The only one of the books you mention that I’ve read is Wrinkle in Time, so I’ll address that one. It isn’t world-driven! It’s a strongly character-driven story. The planets she invents, the species she imagines, the settings she dreams up—these do not supply the thrust of the story. The people populating the book do that, and pretty, emotionally-charged prose does most of the rest. Further, L’Engle’s worldbuilding isn’t awful, and moreover, its weaknesses aren’t distracting. It has an element of whimsy to it and it’s colored by her background values, but there’s nothing much in there that is outrageous and important and unexplained.
Eliezer’s stories, meanwhile—I’d have to dislike them even more if I were interpreting them as being character-driven. His characters tend to be ciphers with flat voices, clothed in cliché and propped up by premise. And it’s often okay to populate your stories with such characters if they aren’t the point—if the point is world or premise/conceit or plot or even just raw beautiful writing. I actually think that Eliezer’s fiction tends to be premise/conceit driven, not setting driven, but he backs up his premises with setting, and his settings do not appear to be up to the task. So to summarize:
A bad story element (such as setting, characterization, plot, or writing quality) may be forgivable, and not preclude the work it’s found in from being good, if:
The bad element is not the point of the story
The bad element isn’t indispensable to help support whatever element is the point of the story (for instance, you might get away with bad writing in a character-driven story only if you don’t depend on your character’s written voice to convey their personality)

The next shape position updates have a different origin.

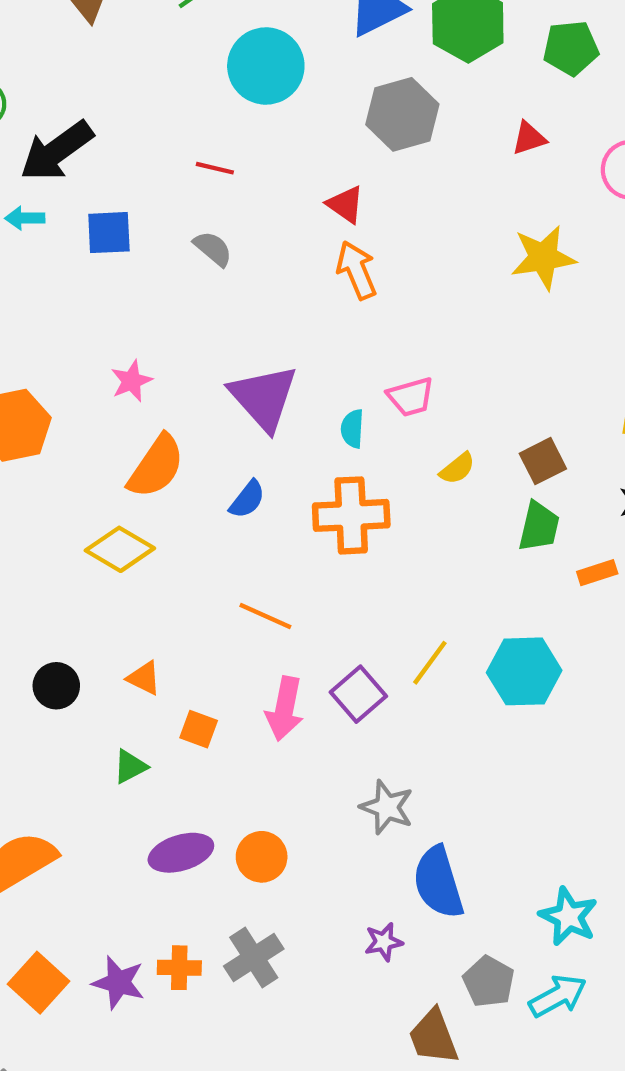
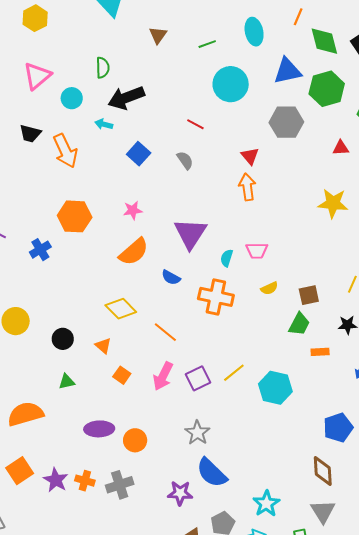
blue square: (109, 233) -> (139, 154), moved, turned 30
blue semicircle: (247, 499) -> (171, 277), turned 66
yellow diamond: (120, 549) -> (121, 309), moved
green triangle: (130, 767) -> (67, 382), moved
blue semicircle: (438, 882) -> (212, 473), turned -44
purple star: (384, 942) -> (180, 493), size x1.4

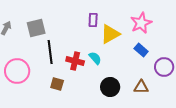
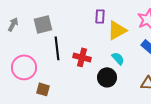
cyan semicircle: (95, 58) -> (118, 58), moved
brown square: (57, 84) -> (43, 89), moved
black circle: (110, 87) -> (107, 77), moved

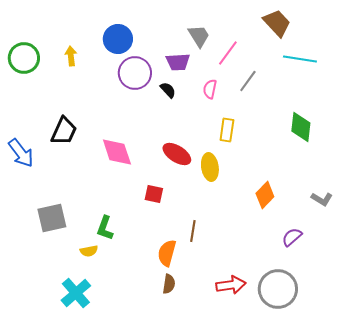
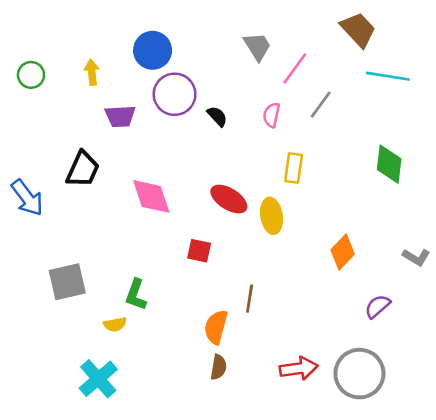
green circle: (24, 58) -> (31, 75), size x0.7
purple trapezoid: (178, 62) -> (120, 116), moved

And it is not so bad as to distract from the point of the story.
Eliezer’s subpar worldbuilding slips by according to the first criterion. I don’t think his stories are truly setting-driven. But it fails the second two. His settings are indispensably necessary to back up his premises. (“Three Worlds Collide” could not have been plausibly set during some encounter between three boats full of humans on Earth.) And—this one is a matter of taste to some extent, I’ll grant—the settings are poor enough to be distracting. (The non-consensual sex thing is just a particularly easy target. It’s hardly the only bizarre, unexplained thing he’s ever dropped in.)